Ideally you will want to map this to a physical control that goes back to center when let go of (like a keyboard’s pitch wheel), if you have one, or you could map a button to return the value to the center.
Since this uses the MIDI CTRL Pitch Bend, it is at 14bit precision and sounds smoother than using the detune clip control.
HINT: hit “delete” while this macro is selected to instantly return it to +0 (or type “0” followed by “enter”).
If you’d like vibrato to come in on every note, but only rise gradually to be on the longer notes, you could use the “Expression Control” device to map “Velocity” to the “Vibrato” macro. Then, open “Velocity” under “input modifier” and set “Smoothing – Up” to 1000ms. Now, vibrato will automatically fade in on held notes — the louder the note, the higher maximum vibrato. You could map the smoothing up amount to a new macro to have an adjustable “vibrato onset” parameter.
Background on Device:
Lately I’ve been programming a lot of guitar parts. I’m in the process of making new versions of many songs I wrote on guitar years ago, and I am making a midi version of each guitar and vocal part as closely to what i have in my memory, written down, and recorded as I can. I plan to then re-record all the guitar following the carefully programmed midi. It may seem redundant to make midi parts when I am going to re-record real instrumentation anyways, but having the midi parts is incredibly useful for several reasons, which I won’t get into right now.
In the process of doing this, I became weary of manually inputting vibrato curves; literally sculpting every individual tiny bend up and down with pitch bend MIDI Ctrl automation. It takes time and care to make vibrato sound natural this way, as each breakpoint must be adjusted individually. While the results can be very unique, it can also be very tedious and exhausting to do.

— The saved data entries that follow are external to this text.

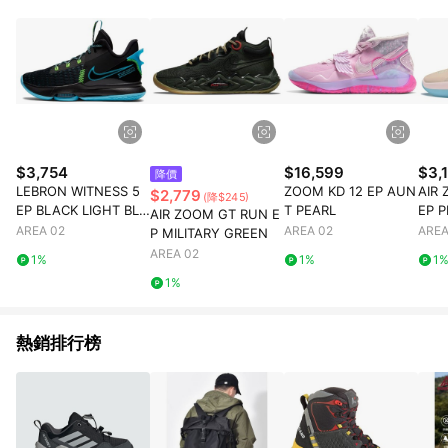
部分指定商品 - 下載軟體、奶粉/副食品、電腦軟體、InComm儲
值點數、點數/禮物卡 [2025/2/16起適用] - 票券全品項
[2026/6/2起適用] 《5》回饋點數的計算將會排除【訂單活動折
扣 (含折價券折扣)】、【P幣扣抵】、【現金積點扣抵】及【訂單
運費】等金額。 《6》符合LINE POINTS回饋資格之訂單將於商
家訂單頁面標示「LINE回饋」，若無此標示則 不符合回饋LINE
POINTS點數資格亦不得使用點數紅包 。 《7》LINE購物設有
「單一商品最高回饋點數」機制 (特殊活動時開放「回饋無上
限」)，以同一訂單中同一商品不論件數計算，並依訂單成立時間
$3,754
$16,599
$3,
降價
當下LINE購物所設定的回饋機制為準。 《8》LINE購物為購物資
LEBRON WITNESS 5
ZOOM KD 12 EP AUN
AIR
$2,779
(降$245)
訊整合性平台，商品資料更新會有時間差，如顯示之商品規格、
EP BLACK LIGHT BLU
T PEARL
EP P
AIR ZOOM GT RUN E
顏色、價位、贈品與PChome 24h購物銷售網頁不符，以銷售網
E FURY
AREA 02
AREA 02
AREA
P MILITARY GREEN
頁標示為準！
AREA 02
1%
1%
1
1%
熱銷排行榜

I made a midi effect rack combining a couple maxforlive devices that applies vibrato using an LFO, with a macro control. This in and of itself is not so special, but I also mapped the vibrato to have random fluctuation occur which slopes down as the intensity increases (at subtle levels the vibrato is more random; at higher levels it becomes like a straight sine wave, yet always with a slight amount of variation).
This makes the vibrato sound more “human” as it comes in, and allows me to draw more simple automation curves yet with complex, fine-tuned, and most importantly, great-sounding results. It also makes for great usefulness as a live performance tool, as now high-definition vibrato using pitchbend midi ctrl can easily and nicely be applied to any midi instrument, and it can be mapped to any midi controller, which I guarantee I’ll be using when I play synths in the live set.